Troubleshooting network performance
Azure provides a stable and fast way to connect from your on-premises network to Azure. Methods like Site-to-Site VPN and ExpressRoute are successfully used by customers large and small to run their businesses in Azure. But what happens when performance doesn't meet your expectation or previous experience? This article can help standardize the way you test and baseline your specific environment.
You'll learn how to easily and consistently test network latency and bandwidth between two hosts. You'll also be provided some advice on ways to look at the Azure network to help isolate problem points. The PowerShell script and tools discussed require two hosts on the network (at either end of the link being tested). One host must be a Windows Server or Desktop, the other can be either Windows or Linux.

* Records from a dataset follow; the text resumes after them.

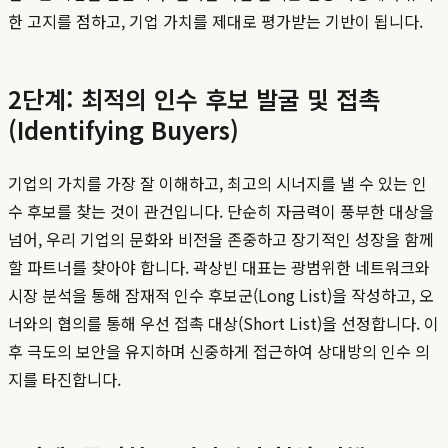
한 고지를 점하고, 기업 가치를 제대로 평가받는 기반이 됩니다.
2단계: 최적의 인수 후보 발굴 및 접촉
(Identifying Buyers)
기업의 가치를 가장 잘 이해하고, 최고의 시너지를 낼 수 있는 인
수 후보를 찾는 것이 관건입니다. 단순히 자금력이 풍부한 대상을
넘어, 우리 기업의 문화와 비전을 존중하고 장기적인 성장을 함께
할 파트너를 찾아야 합니다. 곽상빈 대표는 광범위한 네트워크와
시장 분석을 통해 잠재적 인수 후보군(Long List)을 작성하고, 오
너와의 협의를 통해 우선 접촉 대상(Short List)을 선정합니다. 이
후 극도의 보안을 유지하며 신중하게 접근하여 상대방의 인수 의
지를 타진합니다.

The approach to troubleshooting, the tools, and methods used are personal preferences. This document describes the approach and tools I often take. Your approach will probably differ, there's nothing wrong with different approaches to problem solving. However, if you don't have an established approach, this document can get you started on the path to building your own methods, tools, and preferences to troubleshooting network issues.
Before digging into troubleshooting, let's discuss some common terms and components. This discussion ensures we're thinking about each component in the end-to-end chain that enables connectivity in Azure.
At the highest level, I describe three major network routing domains;
- the Azure network (blue cloud on the right)
- the Internet or WAN (green cloud in the center)
- the Corporate Network (peach cloud on the left)
Looking at the diagram from right to left, let's discuss briefly each component:
- Virtual Machine - The server may have multiple NICs. Ensure any static routes, default routes, and Operating System settings are sending and receiving traffic the way you think it is. Also, each VM SKU has a bandwidth restriction. If you're using a smaller VM SKU, your traffic is limited by the bandwidth available to the NIC. I usually use a DS5v2 for testing (and then delete once done with testing to save money) to ensure adequate bandwidth at the VM.
- NIC - Ensure you know the private IP that is assigned to the NIC in question.
- NIC NSG - There may be specific NSGs applied at the NIC level, ensure the NSG rule-set is appropriate for the traffic you're trying to pass. For example, ensure ports 5201 for iPerf, 3389 for RDP, or 22 for SSH are open to allow test traffic to pass.
- VNet Subnet - The NIC is assigned to a specific subnet, ensure you know which one and the rules associated with that subnet.
- Subnet NSG - Just like the NIC, NSGs can be applied at the subnet as well. Ensure the NSG rule-set is appropriate for the traffic you're trying to pass. (For traffic inbound to the NIC the subnet NSG applies first, then the NIC NSG. When traffic is going outbound from the VM, the NIC NSG applies first then the Subnet NSG is applied).
- Subnet UDR - User-Defined Routes can direct traffic to an intermediate hop (like a firewall or load-balancer). Ensure you know if there's a UDR in place for your traffic. If so, understand where it goes and what that next hop will do to your traffic. For example, a firewall could pass some traffic and deny other traffic between the same two hosts.
- Gateway subnet / NSG / UDR - Just like the VM subnet, the gateway subnet can have NSGs and UDRs. Make sure you know if they're there and what effects they have on your traffic.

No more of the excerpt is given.